The Kim Tjan : Kisah Pedagang Tiongkok



Di Kampung kami, Pangkallalang, sebuah desa (sekarang sudah jadi kelurahan) terdapat sejumlah toko kelontong milik orang Cina, malah kata nya Cina ini langsung datang dari daratan Cina ke Belitung, tepatnya di Pangkallalang.

Bagi, anak-anak muda kampun kami, toko Kelontong Cina ini menjadi ajang adu curang saat belanja. Tapi hanya sebatas makanan kecil saja, semisal permen dan kue kecil saja. Ibarat peribahasa Cina, dimana ada gula disitu ada semut. Itulah padanan kata untuk aksi curang anak-anak muda usia belasan (11-15 tahun) yang suka memraktekkan aksi 'makan tiga sy Syura Pangkallalang. Namanya Toko The Kim Tjan. Di peringkat kedua Toko Ayen. Lalu di daerah tanjakan sekitar 200 meter dari simpang empat --kami menyebutnya tegil Aik Berutak-- juga terdapat dua tuko. Toko Bi’ Man kan Toko Acai. Lalu ke arah lain dari simpang empat --kami menyebutnya tegil Kik Dagul-- dulu ada Toko Subo, lalu kemudian muncul Toko Kak Sop.

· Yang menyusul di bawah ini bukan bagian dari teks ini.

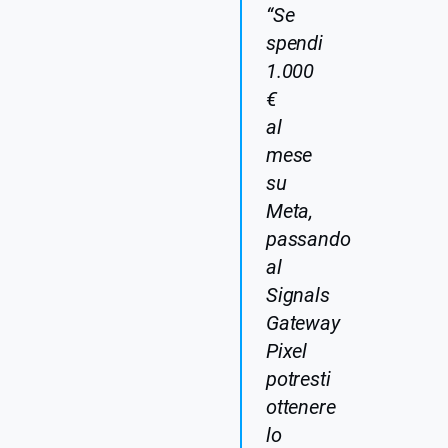
“Se
spendi
1.000
€
al
mese
su
Meta,
passando
al
Signals
Gateway
Pixel
potresti
ottenere
lo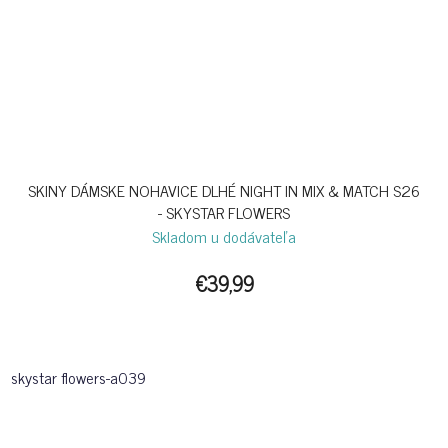
SKINY DÁMSKE NOHAVICE DLHÉ NIGHT IN MIX & MATCH S26
- SKYSTAR FLOWERS
Skladom u dodávateľa
€39,99
skystar flowers-a039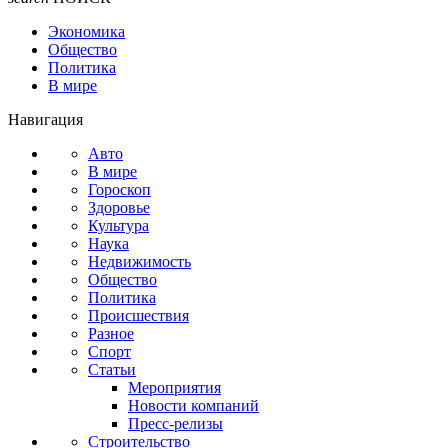
Экономика
Общество
Политика
В мире
Навигация
Авто
В мире
Гороскоп
Здоровье
Культура
Наука
Недвижимость
Общество
Политика
Происшествия
Разное
Спорт
Статьи
Мероприятия
Новости компаний
Пресс-релизы
Строительство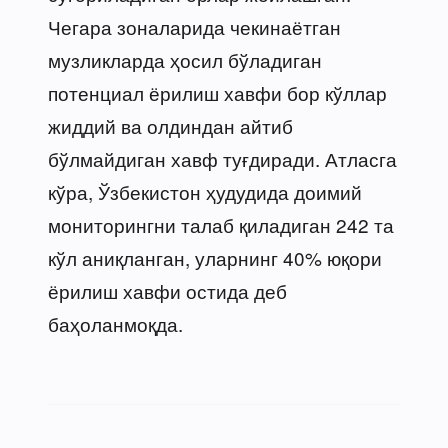
Чегара зоналарида чекинаётган
музликларда ҳосил бўладиган
потенциал ёрилиш хавфи бор кўллар
жиддий ва олдиндан айтиб
бўлмайдиган хавф туғдиради. Атласга
кўра, Ўзбекистон ҳудудида доимий
мониторингни талаб қиладиган 242 та
кўл аниқланган, уларнинг 40% юқори
ёрилиш хавфи остида деб
баҳоланмоқда.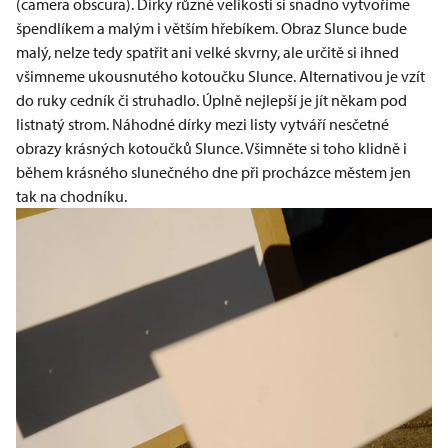
(camera obscura). Dírky různé velikosti si snadno vytvoříme
špendlíkem a malým i větším hřebíkem. Obraz Slunce bude
malý, nelze tedy spatřit ani velké skvrny, ale určitě si ihned
všimneme ukousnutého kotoučku Slunce. Alternativou je vzít
do ruky cedník či struhadlo. Úplně nejlepší je jít někam pod
listnatý strom. Náhodné dírky mezi listy vytváří nesčetné
obrazy krásných kotoučků Slunce. Všimněte si toho klidně i
během krásného slunečného dne při procházce městem jen
tak na chodníku.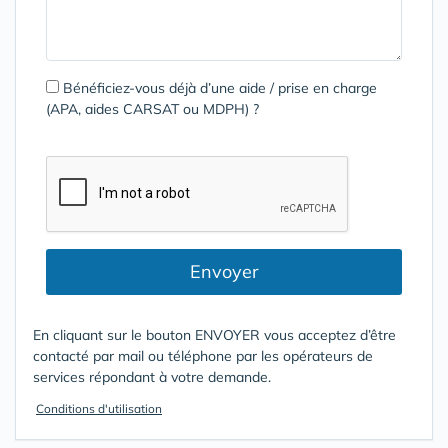
Bénéficiez-vous déjà d’une aide / prise en charge
(APA, aides CARSAT ou MDPH) ?
Envoyer
En cliquant sur le bouton ENVOYER vous acceptez d’être
contacté par mail ou téléphone par les opérateurs de
services répondant à votre demande.
Conditions d'utilisation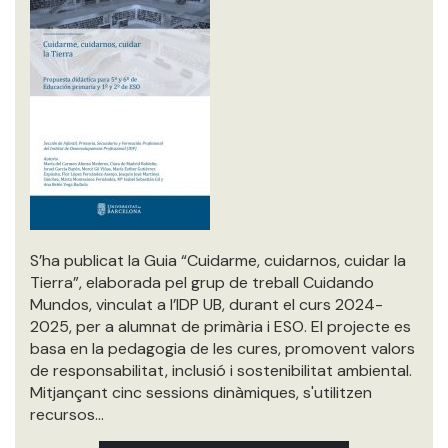
S’ha publicat la Guia “Cuidarme, cuidarnos, cuidar la
Tierra”, elaborada pel grup de treball Cuidando
Mundos, vinculat a l’IDP UB, durant el curs 2024-
2025, per a alumnat de primària i ESO. El projecte es
basa en la pedagogia de les cures, promovent valors
de responsabilitat, inclusió i sostenibilitat ambiental.
Mitjançant cinc sessions dinàmiques, s'utilitzen
recursos…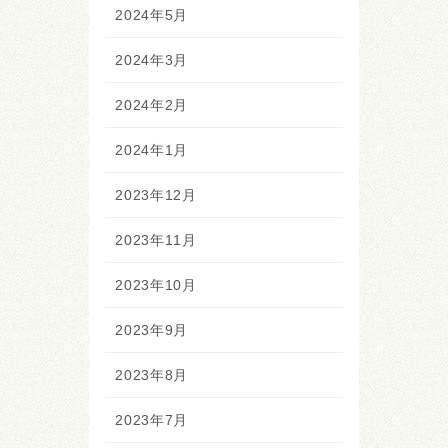
2024年5月
2024年3月
2024年2月
2024年1月
2023年12月
2023年11月
2023年10月
2023年9月
2023年8月
2023年7月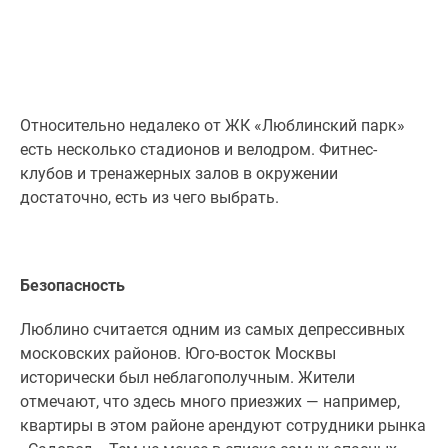
Относительно недалеко от ЖК «Люблинский парк»
есть несколько стадионов и велодром. Фитнес-
клубов и тренажерных залов в окружении
достаточно, есть из чего выбрать.
Безопасность
Люблино считается одним из самых депрессивных
московских районов. Юго-восток Москвы
исторически был неблагополучным. Жители
отмечают, что здесь много приезжих — например,
квартиры в этом районе арендуют сотрудники рынка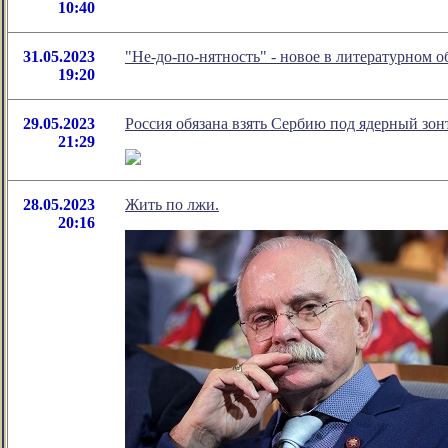
10:40
31.05.2023
"Не-до-по-нятность" - новое в литературном
19:20
29.05.2023
Россия обязана взять Сербию под ядерный зонт
21:29
28.05.2023
Жить по лжи.
20:16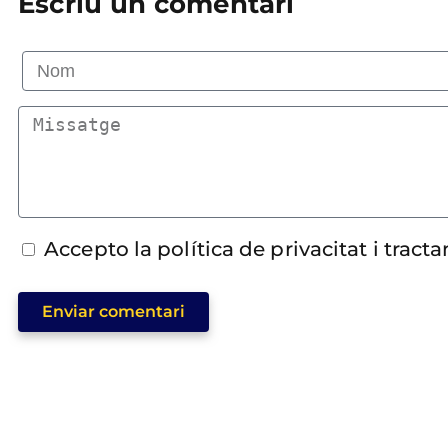
Escriu un comentari
Accepto la política de privacitat i trac
Enviar comentari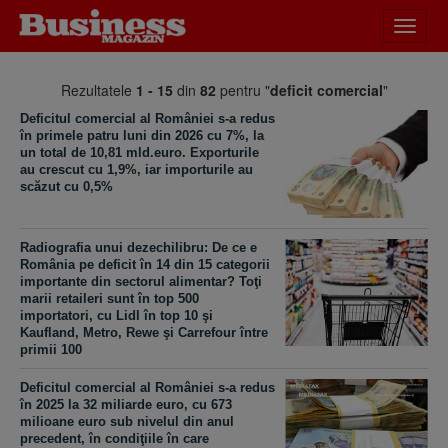
Desch
meniu
Rezultatele
1 - 15
din
82
pentru "
deficit comercial
"
Deficitul comercial al României s-a redus
în primele patru luni din 2026 cu 7%, la
un total de 10,81 mld.euro. Exporturile
au crescut cu 1,9%, iar importurile au
scăzut cu 0,5%
Radiografia unui dezechilibru: De ce e
România pe deficit în 14 din 15 categorii
importante din sectorul alimentar? Toţi
marii retaileri sunt în top 500
importatori, cu Lidl în top 10 şi
Kaufland, Metro, Rewe şi Carrefour între
primii 100
Deficitul comercial al României s-a redus
în 2025 la 32 miliarde euro, cu 673
milioane euro sub nivelul din anul
precedent, în condiţiile în care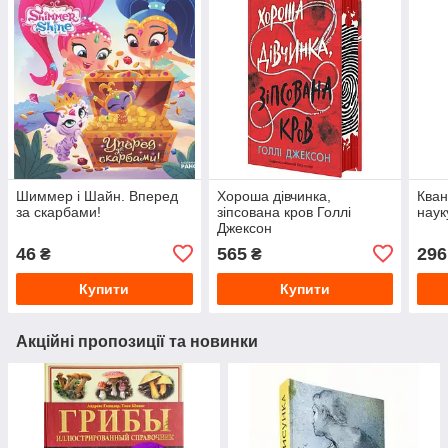
Шиммер і Шайн. Вперед
Хороша дівчинка,
Кван
за скарбами!
зіпсована кров Голлі
наук
Джексон
46
565
296
₴
₴
Купити
Купити
Акційні пропозиції та новинки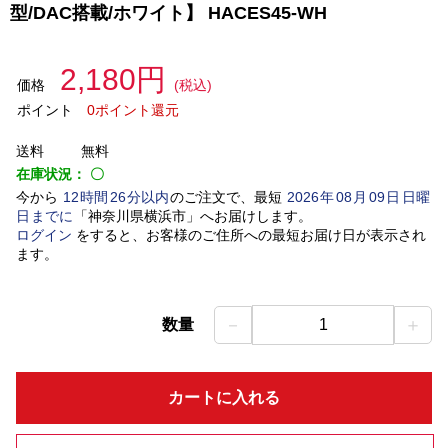
型/DAC搭載/ホワイト】 HACES45-WH
2,180円
価格
(税込)
ポイント
0ポイント還元
送料
無料
在庫状況：
〇
今から
12
時間
26
分以内
のご注文で、最短
2026
年
08
月
09
日
日曜
日
までに
「
神奈川県横浜市
」
へお届けします。
ログイン
をすると、お客様のご住所への最短お届け日が表示され
ます。
－
＋
数量
1
カートに入れる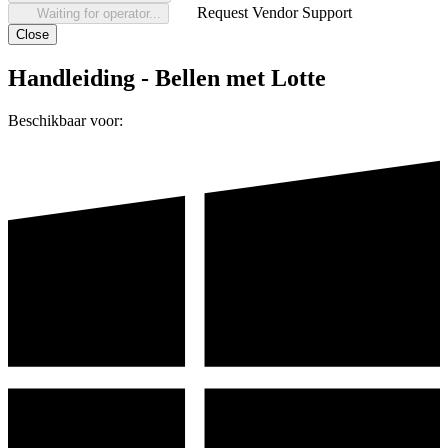
Request Vendor Support
Waiting for operator...
Close
Handleiding - Bellen met Lotte
Beschikbaar voor: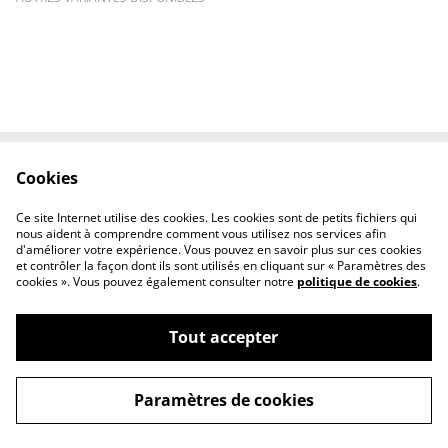
Cookies
Contactez-nous
Conditions
Politique de
Politique de cookies
Ce site Internet utilise des cookies. Les cookies sont de petits fichiers qui
confidentialité
nous aident à comprendre comment vous utilisez nos services afin
d'améliorer votre expérience. Vous pouvez en savoir plus sur ces cookies
et contrôler la façon dont ils sont utilisés en cliquant sur « Paramètres des
cookies ». Vous pouvez également consulter notre
politique de cookies
.
Tout accepter
©
2026
ALS-CONCIERGERIE
Paramètres de cookies
powered by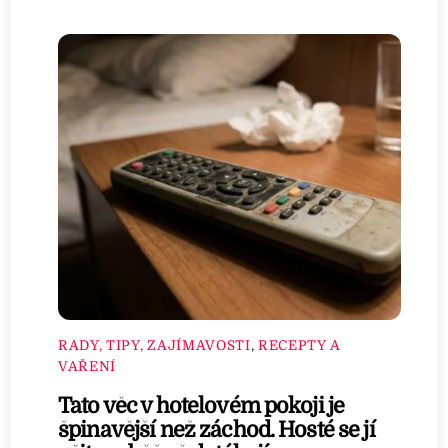
RADY, TIPY, ZAJÍMAVOSTI
,
RECEPTY A
VAŘENÍ
Tato věc v hotelovém pokoji je
špinavější než záchod. Hosté se jí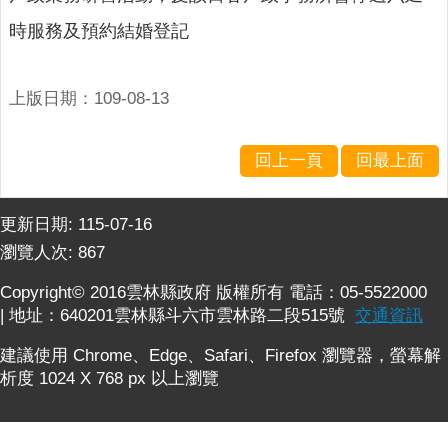
公
布
時服務及預約結婚登記
欄
便
上版日期：109-08-13
民
服
務
回上一頁
回最上面
統
計
更新日期:
115-07-16
資
瀏覽人次:
867
訊
Copyright© 2016雲林縣政府 版權所有 電話：05-5522000
法
| 地址：640201雲林縣斗六市雲林路二段515號
交通資訊
令
規
建議使用 Chrome、Edge、Safari、Firefox 瀏覽器，螢幕解
章
析度 1024 X 768 px 以上瀏覽
FAQ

Menariknya dari toko-toko ini, toko Kim Tjan dan Ayen adalah jadi pusatnya. Di antare kedua toko ini, jenis barang dagangan di toko Kim Tjan ne lebih bervariasi dibanding Toko Ayen. Mungkin karena lebih bevariasi itulah, kalau zaman sekarang toko Kim Tjan bisa dibilang  mini market lah. Karene itu pula, konsumen tuko Kim Tjan lebih banyak dari segala umur.

Buruknya, karena kelengkapan barang dagangan itulah, lalu toko Kim Tjan lah yang kemudian menjadi tempat paling favorit mengamalkan praktik curang, utamanya kue basah yang ada di 'meja kasir' Trik nya gampang. Kalau belanja di toko Kim Tjan, misal e meli kumbu kacang (gandas turi). Cara nya gampang, makan dulu satu biji sambil makan balikkan sempoa Kim Tjan yang ada di 'meja kasir'. Nah ketika Kim Tjan sibuk menghitung ulang dengan sempoanya, selipkan satu lagi kumbu kacang di bagian dalam telapak tangan. Begitu selesai Kim Tjan berhitung, tinggal tunjukan satu kumbu kacang, dan yang dibayar cukup satu saja. Nah teknik ini juga berlaku untuk permen dan kue-kue lain. Itu trik ngilat de toko Kim Tjan.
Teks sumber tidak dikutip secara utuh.